Stored entries:
•••••

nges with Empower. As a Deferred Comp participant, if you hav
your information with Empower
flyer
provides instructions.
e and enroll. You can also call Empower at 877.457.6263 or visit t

•••••

_WORK ORDER_
Your task is to collect every line above that contains the word "with".

_WRITTEN RESPONSE_
nges with Empower. As a Deferred Comp participant, if you hav
your information with Empower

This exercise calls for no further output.